Y esas calles traen un recuerdo lejano del caos y sensación de fastidio, de abandono de individualidad y espacio personal a cambio de un afán, de una evasión constante de vendedores ambulantes, de locales tetiados de gente hasta tomar la 13 para ver el puente de la Cali que en épocas de trabajo está congestionado entre el polvo, el humo, los carros, los camiones, las mulas, las bicicletas, el olor putrefacto del caño y la carne del matadero.
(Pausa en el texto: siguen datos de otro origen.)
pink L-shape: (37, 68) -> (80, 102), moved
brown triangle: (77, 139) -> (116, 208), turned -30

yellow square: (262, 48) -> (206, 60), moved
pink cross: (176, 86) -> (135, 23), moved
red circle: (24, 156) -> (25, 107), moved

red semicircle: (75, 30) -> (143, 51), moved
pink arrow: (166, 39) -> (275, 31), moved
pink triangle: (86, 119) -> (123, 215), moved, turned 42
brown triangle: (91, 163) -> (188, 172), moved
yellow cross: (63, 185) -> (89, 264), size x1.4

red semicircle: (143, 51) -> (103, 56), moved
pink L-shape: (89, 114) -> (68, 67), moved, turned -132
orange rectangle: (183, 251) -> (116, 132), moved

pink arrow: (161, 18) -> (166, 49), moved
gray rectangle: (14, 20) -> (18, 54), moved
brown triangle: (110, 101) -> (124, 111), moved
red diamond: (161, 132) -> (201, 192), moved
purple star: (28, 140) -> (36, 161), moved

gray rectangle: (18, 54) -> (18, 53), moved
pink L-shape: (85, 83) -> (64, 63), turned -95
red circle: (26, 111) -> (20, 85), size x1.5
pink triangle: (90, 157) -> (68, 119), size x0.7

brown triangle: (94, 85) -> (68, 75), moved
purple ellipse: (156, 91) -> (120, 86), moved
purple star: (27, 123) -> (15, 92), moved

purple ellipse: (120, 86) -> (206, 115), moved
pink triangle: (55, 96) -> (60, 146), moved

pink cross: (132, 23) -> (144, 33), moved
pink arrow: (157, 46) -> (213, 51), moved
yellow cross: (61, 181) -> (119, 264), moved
Pero todo eso, en este día caluroso de cielo azul no está, simplemente es un día caluroso y azul por donde el SITP transita libre, solo bajo el yugo de los semáforos que se aceleran a medida que el bus se acelera. La entrada a Valladolid no es un caos por sus calles destapadas, la biblioteca del Tintal está cerrada y su paradero desocupado, el centro comercial poco habitado y la ciclas que por la ciclorruta formaban el trancón más estúpido y estresante se encontraban guardadas en las casas de los empleados que pasan su navidad enguayabados.
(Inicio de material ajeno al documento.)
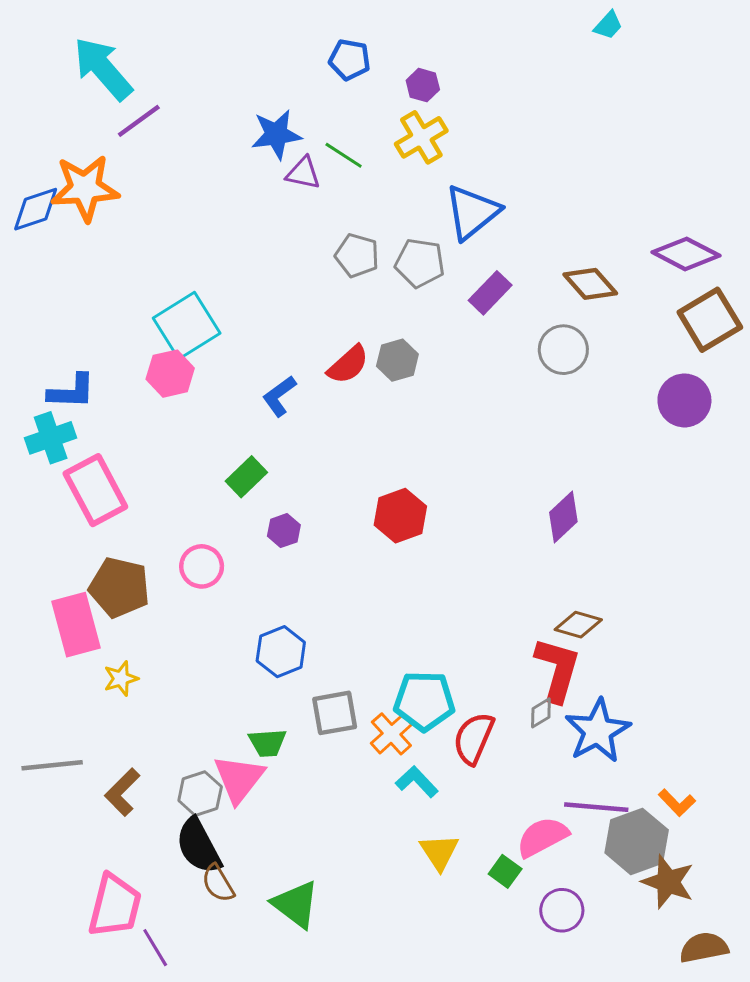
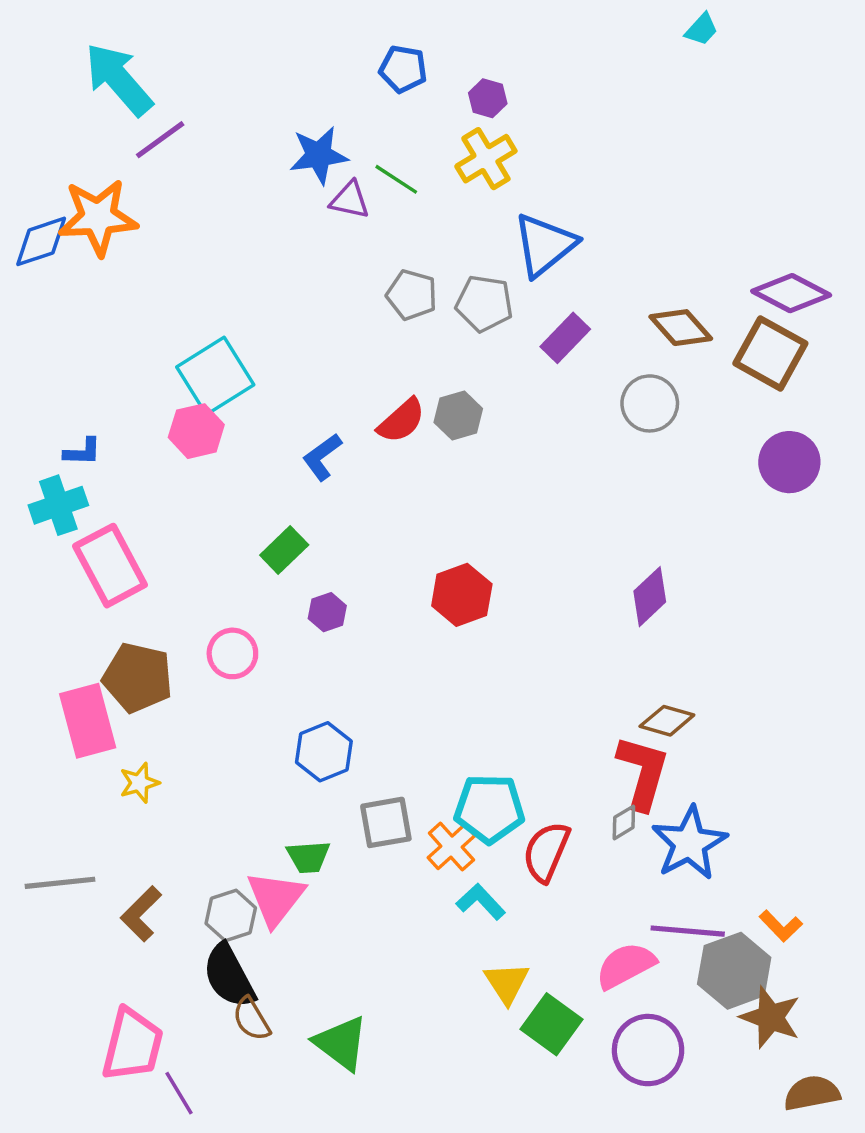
brown square: (710, 320) -> (770, 353), moved, turned -30
blue L-shape: (72, 391) -> (82, 452), size x0.7
green square: (505, 871) -> (551, 1024), moved, size x1.6
purple circle: (562, 910) -> (648, 1050), size x1.4

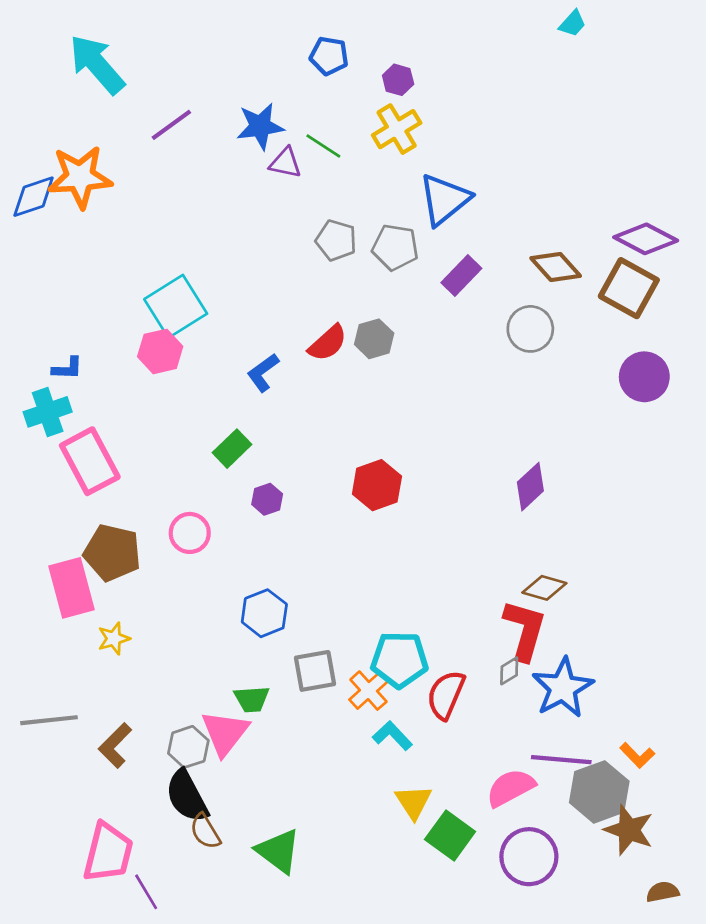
purple line: (160, 140) -> (171, 125), moved
brown semicircle: (812, 1093) -> (663, 892), size x0.7

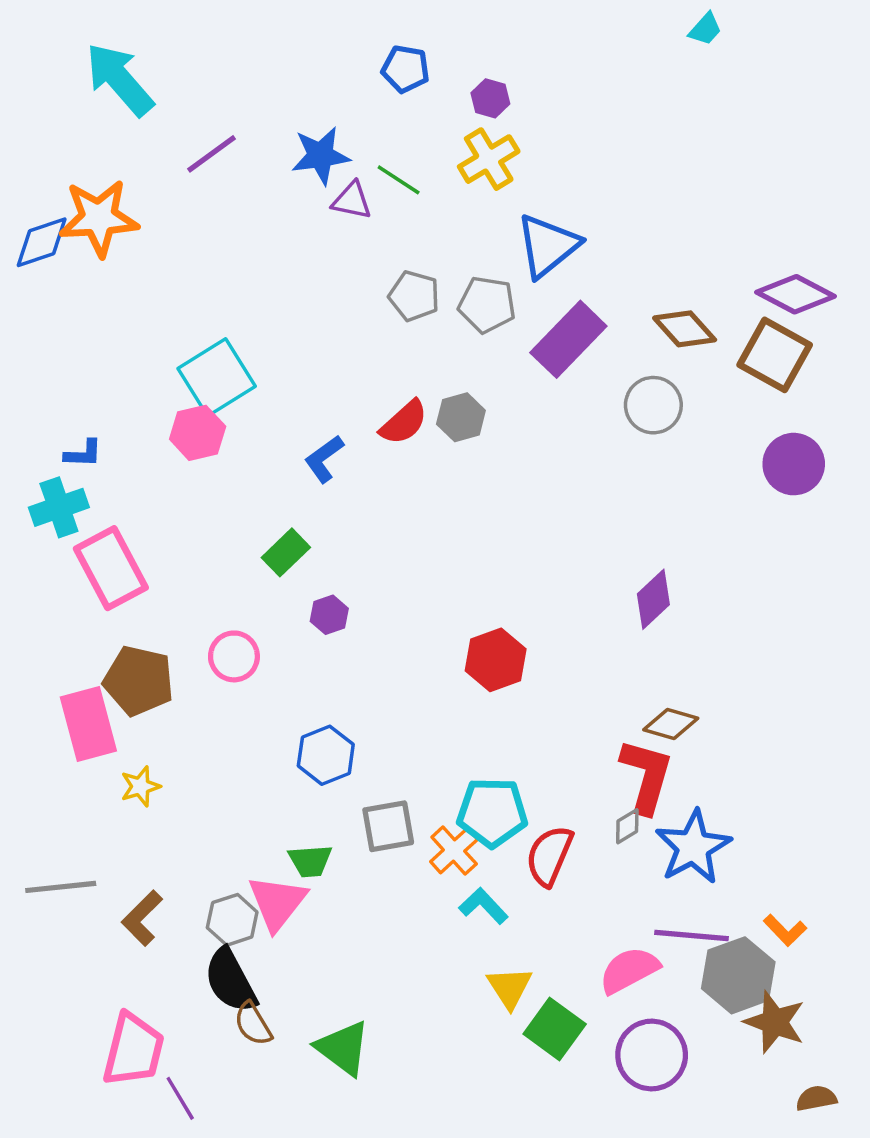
purple rectangle: (461, 275) -> (568, 339), size x1.5
red hexagon: (377, 485) -> (496, 660), moved

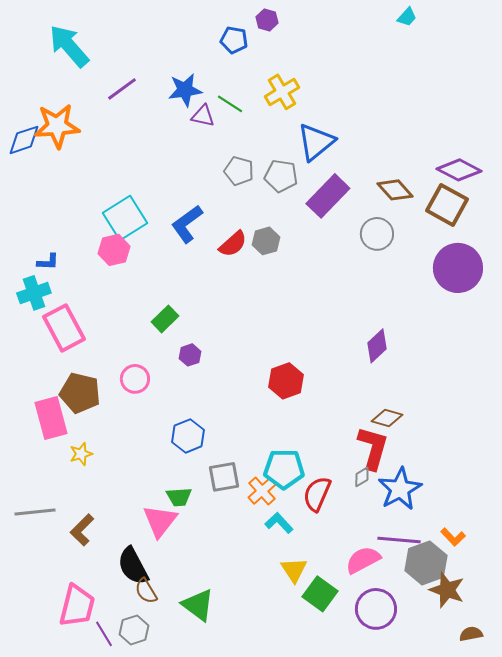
purple hexagon: (490, 98) -> (267, 20), moved
blue L-shape: (324, 459) -> (187, 224), moved, size x1.4
purple circle: (794, 464) -> (458, 268), size x1.4
gray hexagon: (232, 920) -> (134, 630), moved

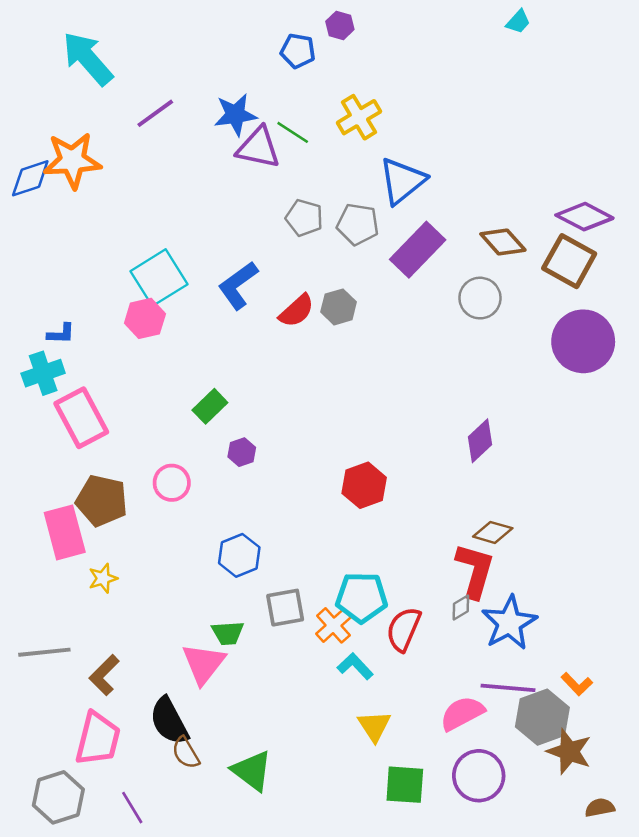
purple triangle: (203, 116) -> (258, 148), size x1.5
green square: (320, 594) -> (405, 785), moved, turned -32
pink trapezoid: (77, 606) -> (98, 739), moved
gray hexagon: (134, 630) -> (58, 797), moved, size x1.4

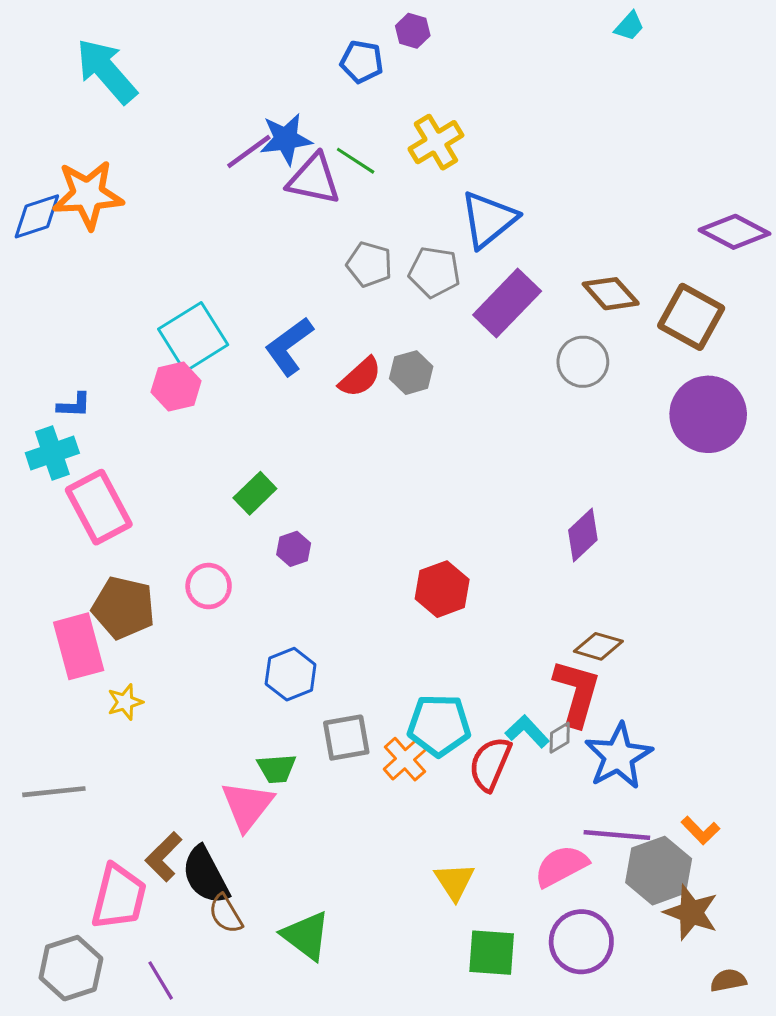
purple line: (155, 113) -> (249, 151), moved
purple diamond: (584, 217) -> (734, 232), moved
cyan L-shape: (355, 666) -> (527, 731), moved
brown L-shape: (104, 675) -> (164, 857), moved

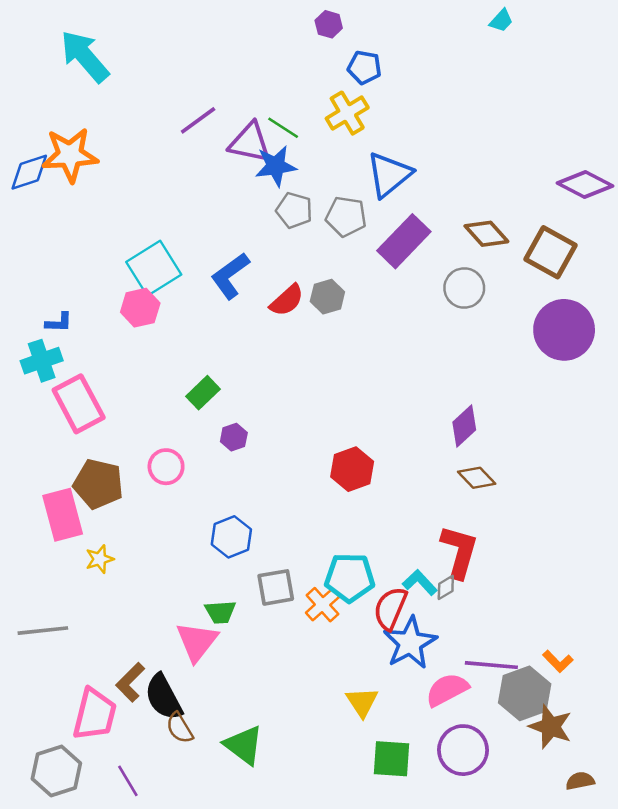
blue pentagon: (362, 62) -> (364, 67), moved
blue star: (286, 139) -> (276, 166), moved
brown diamond: (598, 646) -> (477, 478), moved, turned 30
blue star: (618, 756) -> (410, 643), moved

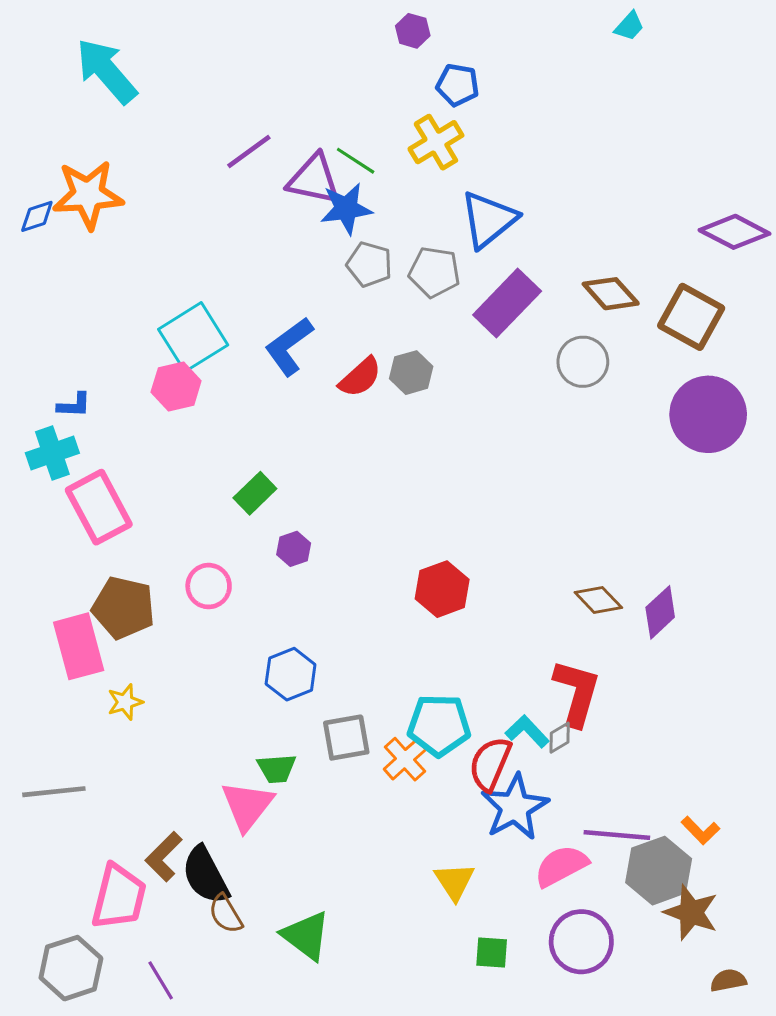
blue diamond: (29, 172) -> (37, 216), size x0.7
purple diamond: (464, 426) -> (660, 612), moved
green square: (392, 759) -> (492, 953), size x0.7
Al pasar a Patio Bonito no hay colados, el Transmilenio y sus estaciones no están tetiadas, las puertas no están abiertas y la gente no está acosada por llegar a sus casa. El azul caluroso de Bogotá en un veinticinco no es un estrés constante sino una sensación de cambio y renovación, un mar de asfalto tranquilo que no obedece a su destrucción, la 86 vive lo mismo que la cien en Fontibón, unas aceras poco habitadas. Y luego de ese recorrido, se llega a una casa que, silenciosa, no es más que el resultado de una festividad acabada que tuvo su esplendor muchas horas atrás y que ahora; en sus ollas, su loza sucia, sus botellas vacías, los papeles rotos y árbol apagado no es más que un nuevo recuerdo en la memoria de unos pocos.